I think my hon. Friend did not hear my sentence aright. I said I had no doubt that these men were rightly charged with this offence.

Mr. Stephen

Would not the right hon. Gentleman have acted in the same way as these men in these intolerable conditions?

Mr. Bellenger

I am very glad the hon. Gentleman has put that question to me. I served in the first world war, at times probably under worse conditions than these, and I say, with full cognisance of those facts and the fact that I was a soldier in the ranks, that mutiny cannot be excused.

Brigadier Low

Will the right hon. Gentleman say two things? How many men, other than the 258, were there in this battalion; and of the 243 how many belonged to the group of 120 which had only just arrived in that theatre?

Mr. Bellenger

No, Sir, I cannot give that information without a Question being put down.
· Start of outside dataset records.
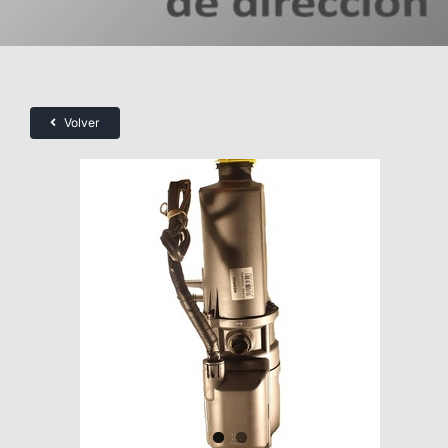
Volver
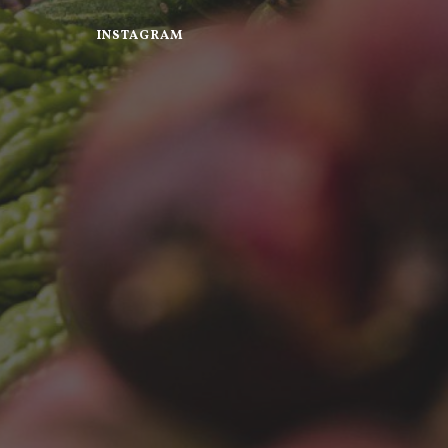
INSTAGRAM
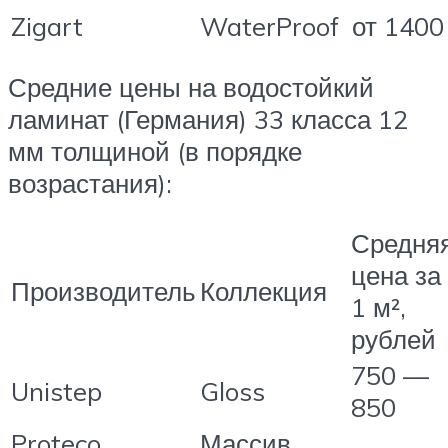
Zigart
WaterProof
от 1400
Средние цены на водостойкий
ламинат (Германия) 33 класса 12
мм толщиной (в порядке
возрастания):
Средня
цена за
Производитель
Коллекция
1 м²,
рублей
750 —
Unistep
Gloss
850
Proteco
Массив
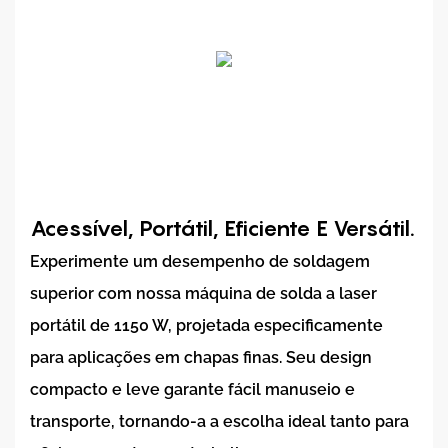
Acessível, Portátil, Eficiente E Versátil.
Experimente um desempenho de soldagem
superior com nossa máquina de solda a laser
portátil de 1150 W, projetada especificamente
para aplicações em chapas finas. Seu design
compacto e leve garante fácil manuseio e
transporte, tornando-a a escolha ideal tanto para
Not all the men refused to obey the order. These are the men who did.

Mr. Yates

My right hon. Friend has referred to the fact that in regard to war conditions his experience has been very much worse. Is he not aware that we are now in times of peace?

Hon. Members: Are we?

Mr. Yates

I would like to ask my right hon. Friend whether, in the course of his statement, he will assure the House of the steps he proposes to take to prevent a repetition of these disgraceful conditions in times of peace?

Mr. Bellenger

It is true that we are in times of peace, although I regret to say that overseas, and particularly in these parts, the conditions relating to peace bear no relation to the much better conditions at home and in certain commands nearer home. I am doing what I can to improve those conditions.

Major Poole

Will the Minister give the House an assurance that in no circumstances will these men be taken to India to serve their sentences, but that, if any sentences remain to be served, the men will be brought to this country to serve them?

Mr. Bellenger

I would ask my hon. and gallant Friend not to press a question like that, because the matter is more or less sub judice. I am awaiting legal advice from the Judge Advocate General.

Several Hon. Members


Mr. Speaker

I would remind the House that a further statement has to be made, and further questions may prejudice the matter which is under consideration. I suggest we had better now proceed to the Orders of the Day.